→ **Task item**: Filter the records for "hogy" and keep each line that has it.

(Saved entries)
'''

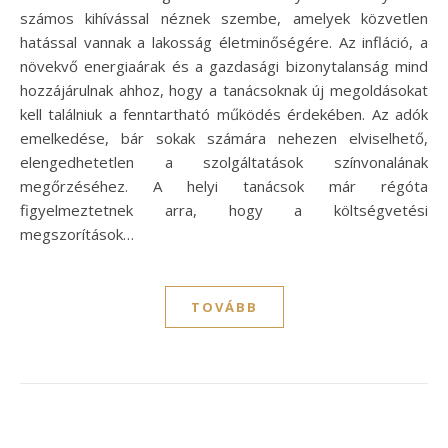
számos kihívással néznek szembe, amelyek közvetlen
hatással vannak a lakosság életminőségére. Az infláció, a
növekvő energiaárak és a gazdasági bizonytalanság mind
hozzájárulnak ahhoz, hogy a tanácsoknak új megoldásokat
kell találniuk a fenntartható működés érdekében. Az adók
emelkedése, bár sokak számára nehezen elviselhető,
elengedhetetlen a szolgáltatások színvonalának
megőrzéséhez. A helyi tanácsok már régóta
figyelmeztetnek arra, hogy a költségvetési
megszorítások…
TOVÁBB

'''

→ **Reply**:
hozzájárulnak ahhoz, hogy a tanácsoknak új megoldásokat
figyelmeztetnek arra, hogy a költségvetési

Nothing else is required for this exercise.